The powers of the Jersey Financial Services Commission (JFSC) to impose civil financial penalties for significant and material contraventions of the Codes of Practice were extended on 26 October 2018 to apply to "principal persons" of registered persons.

Please see Ogier's accompanying briefing on the civil penalties regime for registered persons that came into force in 2015.

Who is affected?

The widened civil penalty regime now applies to any "principal person" of any entity (in addition to the entity itself) which is registered or has been issued a certificate or permit under the following laws and is therefore required to comply with the corresponding Codes of Practice relevant to their activities (a "registered person"):

  • the Banking Business (Jersey) Law 1991 (the Codes of Practice for Deposit Taking Business)
  • the Insurance Business (Jersey) Law 1996 (the Codes of Practice for Insurance Business)
  • the Financial Services (Jersey) Law 1998 (the Codes of Practice for each of trust company business, investment business, money service business, fund services business and general insurance mediation business)
  • the Alternative Investment Funds (Jersey) Regulations 2012 (the Codes of Practice for alternative investment funds and AIF services business)
  • the Proceeds of Crime (Supervisory Bodies) (Jersey) Law 2008 (the AML/CFT Codes of Practice incorporated in the Handbook for the Prevention and Detection of Money Laundering and the Financing of Terrorism)

Who constitutes a "principal person" will depend on which of the above laws the registered person is registered or holds a certificate/permit. Generally speaking, not only does the wider regime capture directors and/or managers of the registered person, but also those persons who are "shareholder controllers" or "controllers" by virtue of having a direct or indirect ownership interest in the registered person as prescribed in the relevant law listed above.

What are the levels of penalties that can be imposed?

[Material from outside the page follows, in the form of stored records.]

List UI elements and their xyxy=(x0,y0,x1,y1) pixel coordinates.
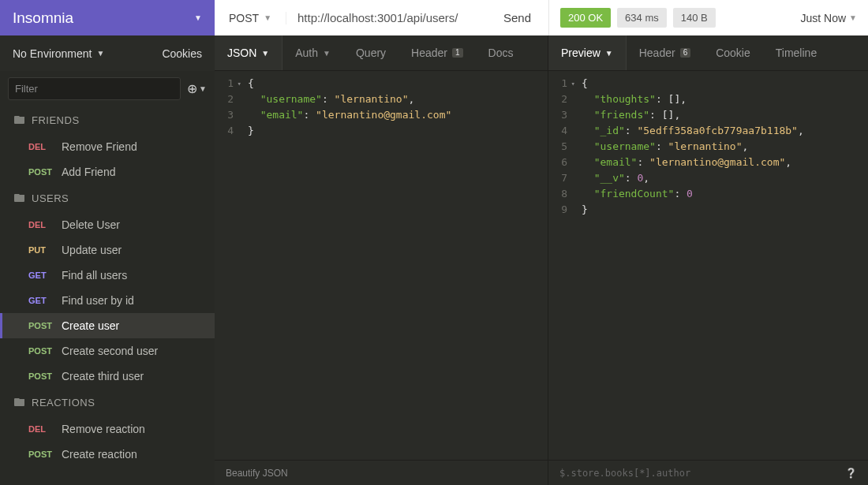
request-method: POST xyxy=(28,371,54,381)
header-count-badge: 6 xyxy=(680,48,691,58)
url-bar: POST ▼ Send 200 OK 634 ms 140 B Just Now… xyxy=(215,0,868,35)
request-method: GET xyxy=(28,270,54,280)
request-label: Remove Friend xyxy=(62,140,137,153)
request-item[interactable]: POSTCreate reaction xyxy=(0,442,215,467)
tab-preview[interactable]: Preview ▼ xyxy=(548,35,627,70)
request-item[interactable]: DELRemove Friend xyxy=(0,134,215,159)
history-selector[interactable]: Just Now ▼ xyxy=(801,12,857,24)
chevron-down-icon: ▼ xyxy=(264,13,271,22)
request-method: DEL xyxy=(28,220,54,229)
folder-icon xyxy=(14,397,25,409)
help-icon[interactable]: ❔ xyxy=(845,468,857,479)
request-label: Update user xyxy=(62,244,122,256)
chevron-down-icon: ▼ xyxy=(323,49,331,58)
history-label: Just Now xyxy=(801,12,847,24)
folder-label: FRIENDS xyxy=(32,114,80,126)
request-method: POST xyxy=(28,321,54,330)
request-method: POST xyxy=(28,450,54,459)
request-item[interactable]: DELRemove reaction xyxy=(0,416,215,442)
request-item[interactable]: POSTCreate third user xyxy=(0,364,215,389)
request-item[interactable]: POSTCreate user xyxy=(0,313,215,338)
request-label: Create second user xyxy=(62,345,158,357)
request-item[interactable]: PUTUpdate user xyxy=(0,237,215,263)
url-input[interactable] xyxy=(286,11,486,24)
request-item[interactable]: POSTAdd Friend xyxy=(0,159,215,185)
sidebar: Insomnia ▼ No Environment ▼ Cookies ⊕ ▼ … xyxy=(0,0,215,485)
request-method: POST xyxy=(28,167,54,177)
chevron-down-icon: ▼ xyxy=(199,84,207,93)
chevron-down-icon: ▼ xyxy=(605,49,613,58)
environment-bar: No Environment ▼ Cookies xyxy=(0,35,215,71)
method-label: POST xyxy=(229,12,259,24)
folder-reactions[interactable]: REACTIONS xyxy=(0,389,215,416)
response-footer: ❔ xyxy=(548,460,868,485)
request-label: Create user xyxy=(62,319,119,332)
response-tabs: Preview ▼ Header 6 Cookie Timeline xyxy=(548,35,868,71)
folder-label: REACTIONS xyxy=(32,397,95,409)
filter-bar: ⊕ ▼ xyxy=(0,71,215,106)
request-item[interactable]: GETFind all users xyxy=(0,263,215,288)
method-selector[interactable]: POST ▼ xyxy=(215,12,286,24)
tab-docs[interactable]: Docs xyxy=(476,35,526,70)
request-list: FRIENDSDELRemove FriendPOSTAdd FriendUSE… xyxy=(0,106,215,485)
filter-input[interactable] xyxy=(8,77,181,100)
size-badge: 140 B xyxy=(673,8,716,28)
request-item[interactable]: DELDelete User xyxy=(0,212,215,237)
request-label: Find all users xyxy=(62,269,127,282)
environment-label: No Environment xyxy=(13,47,92,60)
header-count-badge: 1 xyxy=(452,48,463,58)
chevron-down-icon: ▼ xyxy=(96,49,104,58)
tab-timeline[interactable]: Timeline xyxy=(763,35,829,70)
tab-body[interactable]: JSON ▼ xyxy=(215,35,282,70)
request-label: Find user by id xyxy=(62,294,134,307)
tab-header[interactable]: Header 1 xyxy=(398,35,475,70)
chevron-down-icon: ▼ xyxy=(261,49,269,58)
environment-selector[interactable]: No Environment ▼ xyxy=(13,47,104,60)
plus-circle-icon: ⊕ xyxy=(187,81,197,96)
response-body-viewer[interactable]: 123456789 { "thoughts": [], "friends": [… xyxy=(548,71,868,460)
request-footer: Beautify JSON xyxy=(215,460,548,485)
response-panel: Preview ▼ Header 6 Cookie Timeline 12345… xyxy=(548,35,868,485)
request-label: Remove reaction xyxy=(62,423,145,435)
request-method: DEL xyxy=(28,424,54,434)
status-badge: 200 OK xyxy=(560,8,611,28)
request-panel: JSON ▼ Auth ▼ Query Header 1 Docs 123 xyxy=(215,35,548,485)
jsonpath-filter-input[interactable] xyxy=(559,468,839,479)
send-button[interactable]: Send xyxy=(486,11,548,24)
beautify-button[interactable]: Beautify JSON xyxy=(226,468,288,479)
request-label: Create reaction xyxy=(62,448,137,461)
tab-response-header[interactable]: Header 6 xyxy=(627,35,703,70)
folder-icon xyxy=(14,114,25,126)
add-request-button[interactable]: ⊕ ▼ xyxy=(187,81,207,96)
app-header[interactable]: Insomnia ▼ xyxy=(0,0,215,35)
request-method: DEL xyxy=(28,142,54,151)
app-title: Insomnia xyxy=(13,9,73,27)
cookies-button[interactable]: Cookies xyxy=(162,47,202,60)
folder-friends[interactable]: FRIENDS xyxy=(0,106,215,134)
request-label: Delete User xyxy=(62,218,120,231)
request-label: Add Friend xyxy=(62,166,115,178)
tab-cookie[interactable]: Cookie xyxy=(703,35,763,70)
request-tabs: JSON ▼ Auth ▼ Query Header 1 Docs xyxy=(215,35,548,71)
request-method: GET xyxy=(28,296,54,305)
folder-users[interactable]: USERS xyxy=(0,185,215,212)
request-label: Create third user xyxy=(62,370,144,382)
tab-auth[interactable]: Auth ▼ xyxy=(282,35,343,70)
chevron-down-icon: ▼ xyxy=(849,13,857,22)
request-method: PUT xyxy=(28,245,54,255)
request-item[interactable]: POSTCreate second user xyxy=(0,338,215,364)
folder-icon xyxy=(14,192,25,204)
request-body-editor[interactable]: 1234 { "username": "lernantino", "email"… xyxy=(215,71,548,460)
tab-query[interactable]: Query xyxy=(343,35,398,70)
request-method: POST xyxy=(28,346,54,356)
request-item[interactable]: GETFind user by id xyxy=(0,288,215,313)
chevron-down-icon: ▼ xyxy=(194,13,202,22)
folder-label: USERS xyxy=(32,192,69,204)
time-badge: 634 ms xyxy=(617,8,667,28)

The JFSC now has the power to impose civil penalties where a significant and material contravention of a Code of Practice was committed:

  • with the consent or connivance of, or is attributable to neglect on the part of a "principal person"; or
  • aided, abetted, counselled or procured by a "principal person".

The financial penalties are banded depending on the seriousness and the nature of the contravention, as they are for the civil financial penalties that the JFSC can impose against registered persons themselves.  The maximum level of penalty that may be imposed on a "principal person" ranges from £10,000 through to £400,000 for the most serious of contraventions.

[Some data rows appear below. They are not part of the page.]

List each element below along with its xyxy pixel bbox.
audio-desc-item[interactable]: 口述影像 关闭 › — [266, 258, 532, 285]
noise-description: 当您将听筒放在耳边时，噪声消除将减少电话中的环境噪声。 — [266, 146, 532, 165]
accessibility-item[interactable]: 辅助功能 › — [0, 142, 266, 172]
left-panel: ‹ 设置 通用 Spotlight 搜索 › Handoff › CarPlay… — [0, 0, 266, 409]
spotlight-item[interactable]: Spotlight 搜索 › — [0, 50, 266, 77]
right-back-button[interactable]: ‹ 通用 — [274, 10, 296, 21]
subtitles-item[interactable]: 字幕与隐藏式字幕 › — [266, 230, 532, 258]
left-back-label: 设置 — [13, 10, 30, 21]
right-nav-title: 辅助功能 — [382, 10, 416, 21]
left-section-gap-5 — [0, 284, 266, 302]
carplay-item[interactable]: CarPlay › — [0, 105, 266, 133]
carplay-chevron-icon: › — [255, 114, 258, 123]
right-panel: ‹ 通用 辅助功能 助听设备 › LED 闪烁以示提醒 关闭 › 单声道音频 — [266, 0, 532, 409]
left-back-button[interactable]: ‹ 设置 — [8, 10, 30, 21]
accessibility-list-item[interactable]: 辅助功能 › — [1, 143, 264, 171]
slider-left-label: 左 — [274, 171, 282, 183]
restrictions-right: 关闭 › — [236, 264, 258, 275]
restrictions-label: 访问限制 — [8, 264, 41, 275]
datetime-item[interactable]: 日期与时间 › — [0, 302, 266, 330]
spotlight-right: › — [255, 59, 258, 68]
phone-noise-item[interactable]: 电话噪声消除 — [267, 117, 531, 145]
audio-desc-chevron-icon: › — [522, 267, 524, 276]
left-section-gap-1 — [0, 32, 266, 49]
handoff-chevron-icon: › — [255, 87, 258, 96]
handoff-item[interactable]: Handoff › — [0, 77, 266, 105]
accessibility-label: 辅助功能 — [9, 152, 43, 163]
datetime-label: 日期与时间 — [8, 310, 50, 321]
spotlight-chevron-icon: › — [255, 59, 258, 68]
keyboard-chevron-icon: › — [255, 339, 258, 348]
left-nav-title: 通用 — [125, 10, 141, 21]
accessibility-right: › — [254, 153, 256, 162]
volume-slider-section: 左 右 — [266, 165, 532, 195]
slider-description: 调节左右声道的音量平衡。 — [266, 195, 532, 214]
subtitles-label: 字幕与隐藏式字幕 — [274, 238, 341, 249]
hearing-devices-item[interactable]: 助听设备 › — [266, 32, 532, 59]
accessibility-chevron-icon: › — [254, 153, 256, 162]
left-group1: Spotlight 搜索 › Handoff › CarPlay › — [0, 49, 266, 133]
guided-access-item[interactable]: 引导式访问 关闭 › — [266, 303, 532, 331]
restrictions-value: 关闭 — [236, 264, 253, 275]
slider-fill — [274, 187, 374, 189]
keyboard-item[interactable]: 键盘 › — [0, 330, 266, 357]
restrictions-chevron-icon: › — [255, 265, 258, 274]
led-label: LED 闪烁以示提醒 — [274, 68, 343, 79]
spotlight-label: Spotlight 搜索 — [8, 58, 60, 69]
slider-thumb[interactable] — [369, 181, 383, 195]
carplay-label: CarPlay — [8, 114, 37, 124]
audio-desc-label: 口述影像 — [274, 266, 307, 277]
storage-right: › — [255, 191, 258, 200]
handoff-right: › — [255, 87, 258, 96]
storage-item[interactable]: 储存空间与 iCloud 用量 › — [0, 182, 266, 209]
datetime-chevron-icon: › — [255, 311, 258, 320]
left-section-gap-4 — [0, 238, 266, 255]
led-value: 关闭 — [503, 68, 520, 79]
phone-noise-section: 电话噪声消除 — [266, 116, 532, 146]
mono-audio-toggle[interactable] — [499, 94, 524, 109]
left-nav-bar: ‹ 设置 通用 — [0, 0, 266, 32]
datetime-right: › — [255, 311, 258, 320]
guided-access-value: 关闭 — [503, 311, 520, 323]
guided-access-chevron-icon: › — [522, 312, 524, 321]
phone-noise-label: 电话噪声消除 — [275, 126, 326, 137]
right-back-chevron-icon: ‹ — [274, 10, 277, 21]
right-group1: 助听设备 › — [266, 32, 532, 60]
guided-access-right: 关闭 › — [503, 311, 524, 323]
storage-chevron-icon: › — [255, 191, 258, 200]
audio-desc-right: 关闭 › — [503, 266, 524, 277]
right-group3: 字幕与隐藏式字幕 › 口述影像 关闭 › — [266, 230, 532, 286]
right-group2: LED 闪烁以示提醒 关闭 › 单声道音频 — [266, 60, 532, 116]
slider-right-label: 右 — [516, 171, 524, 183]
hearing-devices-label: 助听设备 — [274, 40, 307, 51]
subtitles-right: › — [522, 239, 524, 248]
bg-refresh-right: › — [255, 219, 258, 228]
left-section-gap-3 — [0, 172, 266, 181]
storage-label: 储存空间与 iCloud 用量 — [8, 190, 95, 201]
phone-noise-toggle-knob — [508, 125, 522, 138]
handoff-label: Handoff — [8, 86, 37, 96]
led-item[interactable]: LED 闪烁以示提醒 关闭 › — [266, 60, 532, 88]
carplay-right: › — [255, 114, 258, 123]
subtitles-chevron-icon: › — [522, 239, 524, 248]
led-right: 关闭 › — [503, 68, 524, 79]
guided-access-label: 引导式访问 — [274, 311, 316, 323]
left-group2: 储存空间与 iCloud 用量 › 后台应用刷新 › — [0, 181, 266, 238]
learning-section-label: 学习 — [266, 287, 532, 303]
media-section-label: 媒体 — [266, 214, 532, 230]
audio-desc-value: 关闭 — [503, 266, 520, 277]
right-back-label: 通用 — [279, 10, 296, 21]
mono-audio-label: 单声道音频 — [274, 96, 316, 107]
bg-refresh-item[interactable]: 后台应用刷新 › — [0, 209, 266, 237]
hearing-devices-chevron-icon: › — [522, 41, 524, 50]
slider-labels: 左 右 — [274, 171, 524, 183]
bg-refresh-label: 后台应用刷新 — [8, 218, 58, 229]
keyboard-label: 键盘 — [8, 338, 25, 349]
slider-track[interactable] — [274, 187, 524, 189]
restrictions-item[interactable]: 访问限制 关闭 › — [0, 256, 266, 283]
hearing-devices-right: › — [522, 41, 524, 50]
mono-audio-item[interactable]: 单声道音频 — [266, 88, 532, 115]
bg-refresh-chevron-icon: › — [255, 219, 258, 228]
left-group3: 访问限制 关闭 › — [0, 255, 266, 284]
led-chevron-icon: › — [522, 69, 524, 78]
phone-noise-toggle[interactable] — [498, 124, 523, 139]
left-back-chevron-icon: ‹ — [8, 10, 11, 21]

The law sets the considerations that the JFSC must have regard to when considering whether to impose a penalty and the amount.

The law does not have retrospective effect and will only apply to breaches that occurred on or after, or existed and continued after, 26 October 2018.

What should I do now?

While it may be difficult to obtain cover for civil penalties imposed by the JFSC, affected principal persons may wish to check that their insurance policies cover the costs associated with a JFSC action to impose civil penalties.

Principal persons, particularly those in management/directorship positions, will need to ensure that registered persons comply with the Codes of Practice applicable to them and that their own actions or omissions do not place them under the scrutiny of the JFSC now that breaches may lead to personal civil penalties and public sanction.

Principal persons should consider requiring registered persons to conduct a thorough and continuing gap analysis to ensure that they comply with the Codes of Practice applicable to them as amended from time to time. Specialist teams at Ogier can help with that process.

The content of this article is intended to provide a general guide to the subject matter. Specialist advice should be sought about your specific circumstances.